In this assignment we will describe an imaginary project about a US based home insurance company who would like to have a plan for an independent centralised reporting platform.
Your task will be to evaluate the situation and come-up with a plan to deliver it.

#### WBSS Home Insurance Overview

There is a US based home insurance company who works as an insurance platform.
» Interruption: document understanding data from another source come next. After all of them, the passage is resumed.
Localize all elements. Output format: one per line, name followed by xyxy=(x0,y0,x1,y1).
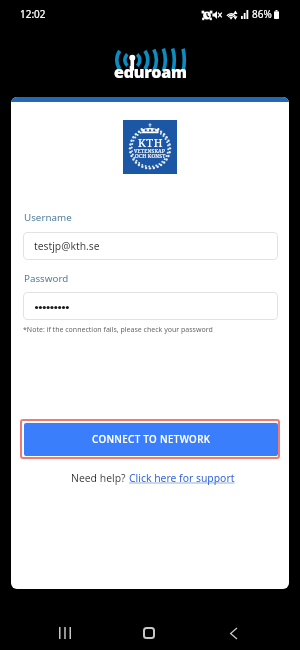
staticText: *Note: if the connection fails, please c… xyxy=(23,325,213,335)
staticText: Password xyxy=(24,272,69,285)
button[interactable]: Back xyxy=(205,616,262,650)
button[interactable]: CONNECT TO NETWORK xyxy=(24,423,278,456)
button[interactable]: testjp@kth.se xyxy=(23,232,278,260)
staticText: Need help? xyxy=(71,471,129,485)
staticText: testjp@kth.se xyxy=(34,239,100,253)
staticText: VETENSKAP xyxy=(134,148,166,155)
staticText: 86% xyxy=(252,7,272,21)
button[interactable]: Home xyxy=(120,616,177,650)
staticText: KTH xyxy=(138,135,163,150)
button[interactable]: Recent apps xyxy=(36,616,93,650)
staticText: CONNECT TO NETWORK xyxy=(92,433,211,446)
staticText: OCH KONST xyxy=(135,153,166,160)
button[interactable]: Click here for support xyxy=(129,471,235,485)
staticText: Username xyxy=(24,211,72,224)
button[interactable]: Password xyxy=(23,292,278,320)
staticText: 12:02 xyxy=(20,7,46,21)
staticText: eduroam xyxy=(114,61,187,83)
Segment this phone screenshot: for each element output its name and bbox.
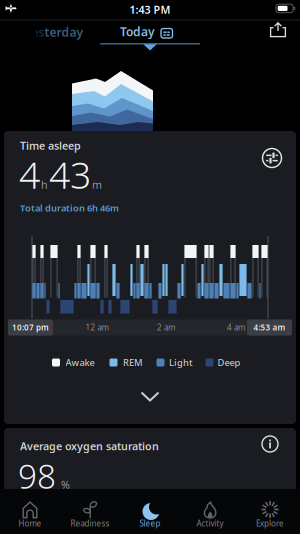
staticText: Awake (66, 356, 94, 369)
staticText: Explore (256, 518, 284, 529)
staticText: 10:07 pm (12, 322, 49, 333)
staticText: Light (169, 356, 193, 369)
staticText: 2 am (157, 322, 175, 333)
button[interactable] (260, 146, 284, 170)
staticText: m (92, 178, 102, 192)
staticText: 4 (19, 149, 40, 199)
button[interactable]: Readiness (62, 496, 118, 534)
staticText: Time asleep (20, 138, 81, 153)
staticText: Total duration 6h 46m (20, 202, 119, 214)
staticText: 4 am (227, 322, 245, 333)
button[interactable]: Activity (182, 496, 238, 534)
staticText: Deep (218, 356, 240, 369)
button[interactable]: Today (104, 22, 184, 42)
button[interactable] (132, 387, 168, 407)
staticText: 12 am (86, 322, 108, 333)
staticText: REM (123, 356, 143, 369)
staticText: h (41, 178, 48, 192)
button[interactable]: Yesterday (8, 21, 100, 43)
staticText: Today (120, 24, 155, 39)
staticText: 98 (18, 454, 56, 498)
staticText: 43 (49, 149, 91, 199)
button[interactable]: Home (2, 496, 58, 534)
staticText: Readiness (70, 518, 110, 529)
button[interactable] (262, 20, 292, 48)
button[interactable]: Explore (242, 496, 298, 534)
staticText: % (61, 478, 70, 492)
staticText: Yesterday (24, 24, 84, 40)
staticText: 1:43 PM (130, 2, 170, 17)
staticText: 4:53 am (254, 322, 286, 333)
staticText: Average oxygen saturation (20, 439, 159, 453)
staticText: Home (18, 518, 42, 529)
staticText: Sleep (140, 518, 160, 529)
staticText: Activity (196, 518, 224, 529)
button[interactable]: Sleep (122, 496, 178, 534)
button[interactable] (259, 433, 281, 455)
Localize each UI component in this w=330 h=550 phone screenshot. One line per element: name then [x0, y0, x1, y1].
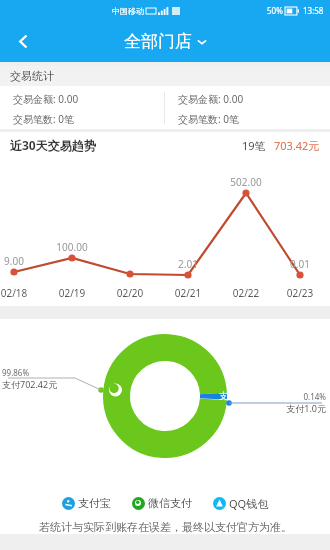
staticText: 0.14% [303, 391, 326, 402]
staticText: 02/21 [166, 286, 210, 300]
staticText: 交易金额: 0.00 [178, 92, 244, 106]
staticText: 若统计与实际到账存在误差，最终以支付官方为准。 [39, 520, 292, 534]
staticText: 2.01 [166, 257, 210, 271]
staticText: 交易笔数: 0笔 [13, 112, 74, 126]
staticText: 9.00 [0, 254, 36, 268]
staticText: 02/18 [0, 286, 36, 300]
staticText: 50% [267, 5, 283, 16]
staticText: 支付1.0元 [286, 402, 326, 414]
staticText: 交易笔数: 0笔 [178, 112, 239, 126]
staticText: 02/20 [108, 286, 152, 300]
staticText: 支 [219, 390, 228, 401]
staticText: 支付702.42元 [2, 378, 58, 390]
button[interactable]: 全部门店 [120, 27, 211, 56]
staticText: 近30天交易趋势 [10, 137, 96, 153]
button[interactable]: 支付宝 [60, 494, 113, 512]
button[interactable]: 微信支付 [130, 494, 194, 512]
staticText: 支付宝 [78, 496, 111, 510]
staticText: 0.01 [278, 257, 322, 271]
staticText: 19笔 [242, 138, 266, 153]
staticText: 502.00 [224, 175, 268, 189]
staticText: 02/19 [50, 286, 94, 300]
staticText: 703.42元 [274, 138, 320, 153]
staticText: 交易金额: 0.00 [13, 92, 79, 106]
staticText: 13:58 [303, 5, 324, 16]
staticText: 中国移动 [112, 6, 144, 16]
button[interactable]: Back [6, 24, 40, 58]
staticText: 全部门店 [124, 31, 192, 52]
staticText: 交易统计 [10, 69, 54, 83]
button[interactable]: QQ钱包 [211, 494, 271, 513]
staticText: 99.86% [2, 367, 30, 378]
staticText: 100.00 [50, 240, 94, 254]
staticText: 02/22 [224, 286, 268, 300]
staticText: QQ钱包 [229, 496, 269, 511]
staticText: 微信支付 [148, 496, 192, 510]
staticText: 02/23 [278, 286, 322, 300]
Their USP is that they are acting as a one-stop-shop and provide not just insurance policy handling but water leakage sensors to their clients.
The platform is a website where the clients can login, look and manage their policy statuses, they can enroll to the smart protection program, they can submit claims, and receive alerts when there is a water leakage in the house.
The insurance company works with different 3rd parties for:
- policy management
- sensor shipment and sensor data collection
- customer claim handling

The request is to provide a plan to have an independent centralised business reporting platform under their own premises.
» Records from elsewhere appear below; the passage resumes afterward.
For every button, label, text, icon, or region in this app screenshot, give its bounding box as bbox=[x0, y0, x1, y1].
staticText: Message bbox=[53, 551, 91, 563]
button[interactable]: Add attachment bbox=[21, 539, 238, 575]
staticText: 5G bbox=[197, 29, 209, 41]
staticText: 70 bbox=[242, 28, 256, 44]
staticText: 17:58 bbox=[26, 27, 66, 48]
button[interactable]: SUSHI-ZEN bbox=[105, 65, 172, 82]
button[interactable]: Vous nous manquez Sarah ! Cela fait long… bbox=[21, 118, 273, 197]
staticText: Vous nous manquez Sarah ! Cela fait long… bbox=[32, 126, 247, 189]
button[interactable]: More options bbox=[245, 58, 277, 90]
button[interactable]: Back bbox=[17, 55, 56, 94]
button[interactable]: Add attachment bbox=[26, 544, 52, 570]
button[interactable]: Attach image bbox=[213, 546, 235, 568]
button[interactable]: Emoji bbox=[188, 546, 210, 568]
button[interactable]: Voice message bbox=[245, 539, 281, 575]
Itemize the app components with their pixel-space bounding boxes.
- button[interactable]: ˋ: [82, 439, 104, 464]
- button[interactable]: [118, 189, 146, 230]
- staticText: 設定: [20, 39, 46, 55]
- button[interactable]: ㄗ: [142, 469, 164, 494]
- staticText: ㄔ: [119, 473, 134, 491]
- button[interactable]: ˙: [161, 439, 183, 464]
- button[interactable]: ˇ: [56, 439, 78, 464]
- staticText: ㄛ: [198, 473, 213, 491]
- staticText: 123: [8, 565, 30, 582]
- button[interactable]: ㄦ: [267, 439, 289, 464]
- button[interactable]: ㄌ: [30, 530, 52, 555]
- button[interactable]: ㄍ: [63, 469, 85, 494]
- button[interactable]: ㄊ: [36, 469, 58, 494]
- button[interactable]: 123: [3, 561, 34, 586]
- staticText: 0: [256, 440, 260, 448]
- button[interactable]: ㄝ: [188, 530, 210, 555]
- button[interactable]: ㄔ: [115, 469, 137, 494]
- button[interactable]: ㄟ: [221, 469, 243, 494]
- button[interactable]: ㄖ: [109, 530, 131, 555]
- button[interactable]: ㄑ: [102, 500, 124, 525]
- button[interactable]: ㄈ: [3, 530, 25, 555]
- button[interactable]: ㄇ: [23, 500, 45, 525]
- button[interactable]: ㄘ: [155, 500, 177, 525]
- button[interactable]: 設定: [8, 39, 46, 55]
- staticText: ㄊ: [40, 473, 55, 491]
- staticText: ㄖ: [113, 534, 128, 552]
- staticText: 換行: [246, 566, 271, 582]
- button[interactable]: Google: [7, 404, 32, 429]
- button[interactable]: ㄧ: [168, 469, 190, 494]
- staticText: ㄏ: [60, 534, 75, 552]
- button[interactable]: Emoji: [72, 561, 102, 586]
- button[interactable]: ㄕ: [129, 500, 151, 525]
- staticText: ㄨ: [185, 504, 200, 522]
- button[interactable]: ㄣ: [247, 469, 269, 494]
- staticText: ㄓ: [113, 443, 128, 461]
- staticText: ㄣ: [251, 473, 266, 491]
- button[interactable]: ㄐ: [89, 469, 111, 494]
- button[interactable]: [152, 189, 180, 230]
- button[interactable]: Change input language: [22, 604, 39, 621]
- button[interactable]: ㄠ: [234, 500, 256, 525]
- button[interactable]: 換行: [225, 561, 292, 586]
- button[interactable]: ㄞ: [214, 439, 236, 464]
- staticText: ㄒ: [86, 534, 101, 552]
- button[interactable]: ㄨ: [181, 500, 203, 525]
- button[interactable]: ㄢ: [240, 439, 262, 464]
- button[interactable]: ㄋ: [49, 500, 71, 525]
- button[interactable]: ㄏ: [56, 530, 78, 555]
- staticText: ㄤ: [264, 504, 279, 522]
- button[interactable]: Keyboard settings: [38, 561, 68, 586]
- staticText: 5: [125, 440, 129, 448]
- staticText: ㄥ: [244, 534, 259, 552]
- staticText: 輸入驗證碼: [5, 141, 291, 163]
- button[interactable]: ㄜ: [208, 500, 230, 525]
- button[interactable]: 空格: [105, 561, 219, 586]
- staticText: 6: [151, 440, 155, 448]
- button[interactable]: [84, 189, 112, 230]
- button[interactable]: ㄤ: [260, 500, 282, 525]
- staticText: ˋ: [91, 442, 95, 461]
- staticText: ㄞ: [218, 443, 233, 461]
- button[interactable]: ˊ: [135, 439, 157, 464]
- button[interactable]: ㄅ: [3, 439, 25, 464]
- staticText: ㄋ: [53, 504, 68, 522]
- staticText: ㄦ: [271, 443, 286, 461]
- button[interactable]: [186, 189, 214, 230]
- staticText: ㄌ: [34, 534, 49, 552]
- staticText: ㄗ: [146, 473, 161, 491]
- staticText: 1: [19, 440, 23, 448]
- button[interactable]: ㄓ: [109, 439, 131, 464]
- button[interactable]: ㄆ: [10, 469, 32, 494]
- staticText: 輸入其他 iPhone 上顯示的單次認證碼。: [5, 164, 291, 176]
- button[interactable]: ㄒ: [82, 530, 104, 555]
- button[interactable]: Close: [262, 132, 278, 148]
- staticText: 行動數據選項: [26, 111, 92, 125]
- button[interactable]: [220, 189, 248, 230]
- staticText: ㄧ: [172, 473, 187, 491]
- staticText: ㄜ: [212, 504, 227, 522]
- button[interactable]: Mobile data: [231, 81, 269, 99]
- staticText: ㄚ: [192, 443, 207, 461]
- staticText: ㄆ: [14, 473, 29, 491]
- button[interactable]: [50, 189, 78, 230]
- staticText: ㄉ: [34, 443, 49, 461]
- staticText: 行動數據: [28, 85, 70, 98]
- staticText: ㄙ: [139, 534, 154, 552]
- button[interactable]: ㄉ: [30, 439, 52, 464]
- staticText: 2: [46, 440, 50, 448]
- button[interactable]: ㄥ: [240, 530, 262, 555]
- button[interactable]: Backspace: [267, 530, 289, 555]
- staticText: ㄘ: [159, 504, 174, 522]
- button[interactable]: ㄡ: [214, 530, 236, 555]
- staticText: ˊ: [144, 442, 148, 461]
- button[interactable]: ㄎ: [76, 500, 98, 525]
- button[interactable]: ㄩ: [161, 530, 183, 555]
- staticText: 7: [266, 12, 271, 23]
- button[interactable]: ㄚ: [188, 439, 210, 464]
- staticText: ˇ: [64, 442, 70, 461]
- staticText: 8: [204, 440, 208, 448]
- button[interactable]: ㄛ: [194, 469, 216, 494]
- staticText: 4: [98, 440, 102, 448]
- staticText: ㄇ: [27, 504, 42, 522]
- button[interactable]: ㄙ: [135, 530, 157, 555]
#### Source Systems and Architecture

The WBSS platform itself is a website (built on Azure) where there is a Google Analytics event tracking in place to see platform performance and customer behaviour.
The 3rd party policy management system can provide CSV file extracts on a daily basis about the policy status changes and cover new policies.
The smart home sensor 3rd party vendor is able to share smart home data (customer, event and sensor level information) through providing an AWS RDS server view access.
The claim handling company provided a SOAP API endpoint with access to request data for all needed claims.
The logical relationship between the data points is the following: An insurance holder can have a policy related to a home. In the home there can be installed smart home sensors. These sensors are sending health and alert data that can become a claim in case of a damage. Also, they can submit individual claims through the WBSS platform that is appearing in the claims management system as well.

#### Your Task
- Create a high level architecture plan in Azure where it is possible to integrate all data sources and have a connected datamart. Describe data ingestion for all relevant sources, plan the ETL/ELT pipelines, describe what components you would use and what tools.
- Create a high level estimate for the main tasks.
- List possible risks, and desrcibe how would you mitigate them.
- How would you start to estimate and optimize cloud costs? Please let us know your thought process.
- You can use any (free) tool for your architecture design (e.g. Draw.io, Eraser) and please include a picture of it below. For the estimations and risks, you can use the markdown cell below.
- Be as thorough as possible, if you feel you need to add additional notes to describe your solution, please do so.
- Where you feel you don't have detailed enough information, make your own assumptions and recommendations.


### Exercise 10 Solution:
High-Level Architecture Plan in Azure

To create a centralized business reporting platform, we will leverage the Modern Analytics Architecture on Azure with Azure Databricks as the core engine for data processing and transformation. This architecture will provide a robust, scalable, and efficient system to integrate all data sources and deliver a connected datamart for business intelligence and reporting.

Architecture Overview
This architecture uses a Medallion Data Lake Architecture (Bronze, Silver, Gold) to manage data at different stages:
•	Bronze Layer: Raw data directly from source systems, stored for archival purposes.
•	Silver Layer: Cleaned, deduplicated, and normalized data.
•	Gold Layer: Aggregated, analytics-ready data used for business intelligence.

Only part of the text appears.